Jem had explored Oxford a little bit when he’d come for interview, but Toby appeared to know the town intimately. Seal’s was an impressive three-storey building on the corner of Catte Street, the sort of place that looked worryingly large and grand for Jem’s budget. He had won a scholarship that covered his expenses and day-to-day living but drink, new clothes, and dining outside the college were his responsibility, to be paid for from the little allowance his parents could give him. He cast a glance at the bill of fare as they entered, trying not to make it too obvious.

None of the others looked twice. Toby led the way upstairs into a bright, yellow-painted room into which the autumn sunshine streamed, and where two women sat at a large table.

‘Ella!’ Toby called, and led his party over, brushing the startled waiter aside.

The women turned.
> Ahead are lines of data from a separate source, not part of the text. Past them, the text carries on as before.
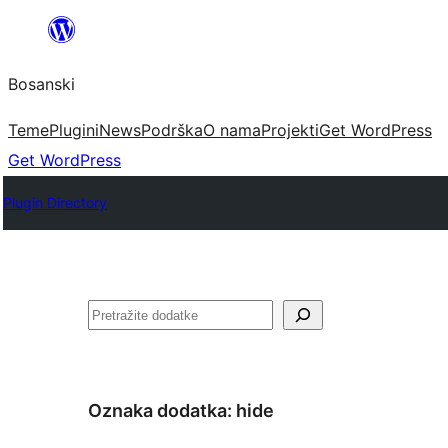
Idi
na
Bosanski
sadržaj
Teme
Plugini
News
Podrška
O nama
Projekti
Get WordPress
Get WordPress
Plugin Directory
Pretraga
Oznaka dodatka:
hide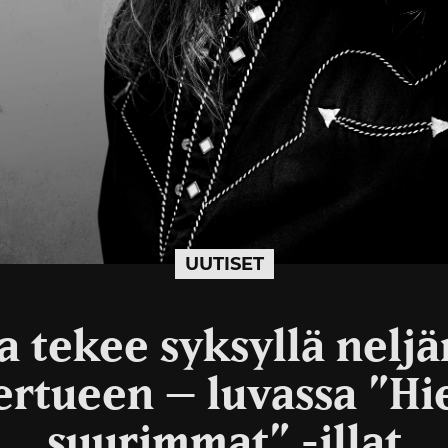
UUTISET
a tekee syksyllä nelj
ertueen – luvassa ”H
suurimmat” -illat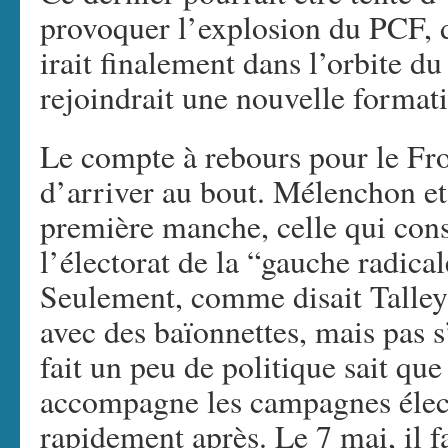
provoquer l’explosion du PCF, d
irait finalement dans l’orbite du
rejoindrait une nouvelle format
Le compte à rebours pour le Fro
d’arriver au bout. Mélenchon et
première manche, celle qui cons
l’électorat de la “gauche radica
Seulement, comme disait Talleyr
avec des baïonnettes, mais pas 
fait un peu de politique sait qu
accompagne les campagnes élect
rapidement après. Le 7 mai, il f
One was small, mousy-haired and round-faced, looking extremely young in a rather severe hat. The other was the woman from Toby’s photographs. She had a mass of red-gold hair pinned in a casual manner so that it spilled from under her own plain but clearly expensive hat, and Toby’s blue eyes.

‘You see?’ the redhead told her companion. ‘I told you we needed the space; he always has a retinue. Good Lord, Toby, you haven’t lost time, have you? And you even roused Nicky. Wearehonoured. This is Prudence Lenster.’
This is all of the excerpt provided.